Joy, pain, disgust, anger, anxiety, concern, a notch of happiness that he will be in the States now, worry worry and more worry. Oddly, I question: Why don't I feel that relief of "Finally we will all be all right and we will live happily ever after." Why don't I feel this even though I have seen it in so many movies and news reports of soldiers coming home to their loved ones? They led me to believe that this is what I should feel, but I don't. Instead I am gasping for air. This is what many of us mothers and fathers are feeling these days.
Yes, my son will be home but he is not out of danger. I know that, and that is why I feel this way and not how it has been portrayed in the movies and news reports.
When he came home after his first deployment we clearly saw the effects war had on him, the nightmares, the flashbacks, the drinking, the instability of his marriage. He was physically home, but he was still at war.
It changed our family too. The simple things we enjoyed, we could no longer do. For example, on holidays we used to have fun throwing crumpled gift wrapping at each other. But no more: my son was easily frightened by anything coming at him. New Year's Eve and 4th of July were no longer family celebrations, they were days of concern: Would the noise trigger a flashback? These are the things those movies and news stories don't ever tell you. These are the things the cause such a turmoil of emotions in me and in many of us whose loved ones have experienced such trauma.
What will this, the end of his third deployment, bring? The end of the Iraq war for our country may bring up images of happy homecomings, husbands and wives embracing, children running up to their fathers or mothers. Tears of joy on everyone's face. But what we as parents, as spouses and children of combat troops, experience mostly is the feeling of uncertainty. How has our loved one changed? How much suffering have they experienced and how will it manifest itself?
I was comforted to hear President Obama in his speech to the troops at Fort Bragg say "We will help our wounded warriors heal, and we will stand by those who've suffered the unseen wounds of war." I believe that as Americans we bear the responsibility for all our troops and what they have experienced in Iraq. We allowed this to happen, with our silence, our ignorance of the facts and our complacency. We must do all that we can now to end the war for our troops, our fellow citizens, our nieces and nephews, our sons and daughters.

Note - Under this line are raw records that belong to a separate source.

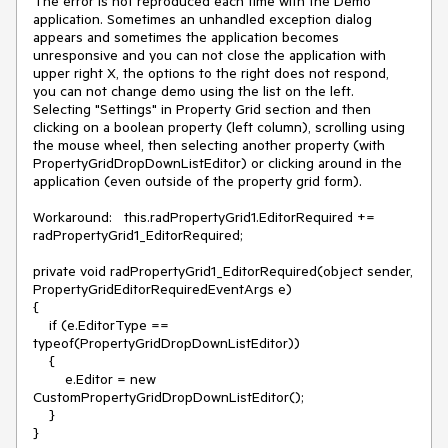
The error is not reproduced each time with the Demo 
application. Sometimes an unhandled exception dialog 
appears and sometimes the application becomes 
unresponsive and you can not close the application with 
upper right X, the options to the right does not respond, 
you can not change demo using the list on the left. 
Selecting "Settings" in Property Grid section and then 
clicking on a boolean property (left column), scrolling using 
the mouse wheel, then selecting another property (with 
PropertyGridDropDownListEditor) or clicking around in the 
application (even outside of the property grid form).

Workaround:   this.radPropertyGrid1.EditorRequired += 
radPropertyGrid1_EditorRequired;

private void radPropertyGrid1_EditorRequired(object sender, 
PropertyGridEditorRequiredEventArgs e)

{

    if (e.EditorType == 
typeof(PropertyGridDropDownListEditor))

    {

        e.Editor = new 
CustomPropertyGridDropDownListEditor();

It is something many people don't understand, or fail to see: The war does not end for our troops when they return, it goes on until they can get the kind of help that will heal all the wounds that war has left them. Wounds from those frightful nights of being shot at to seeing death before their eyes, to the guilt they now carry as they reflect on their time there. We need to help them see that we acknowledge all that they went through, that we do not judge them, for we were not in their shoes. That they have a right to go on with their lives as we who allowed them to be sent there go on with our lives.

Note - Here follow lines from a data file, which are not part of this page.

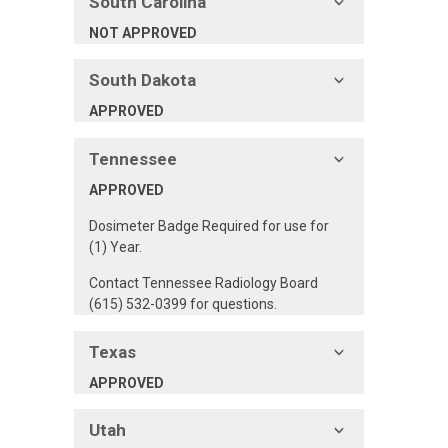
South Carolina
NOT APPROVED
South Dakota
APPROVED
Tennessee
APPROVED
Dosimeter Badge Required for use for
(1) Year.
Contact Tennessee Radiology Board
(615) 532-0399 for questions.
Texas
APPROVED
Utah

Do not be fooled by those happily-ever-after images, the war is not over, it continues and we need your help.
Photo: U.S. Army Staff Sgt. Elama Palemene is kissed by his wife, Annaden, right, and children Ko' Elani, left, and Pe' Ela during an early morning welcome home ceremony for about 300 U.S. Army 1st Cavalry 2nd Brigade soldiers returning home from deployment in Iraq, at Fort Hood, Texas, Dec. 18. (Erich Schlegel/AP)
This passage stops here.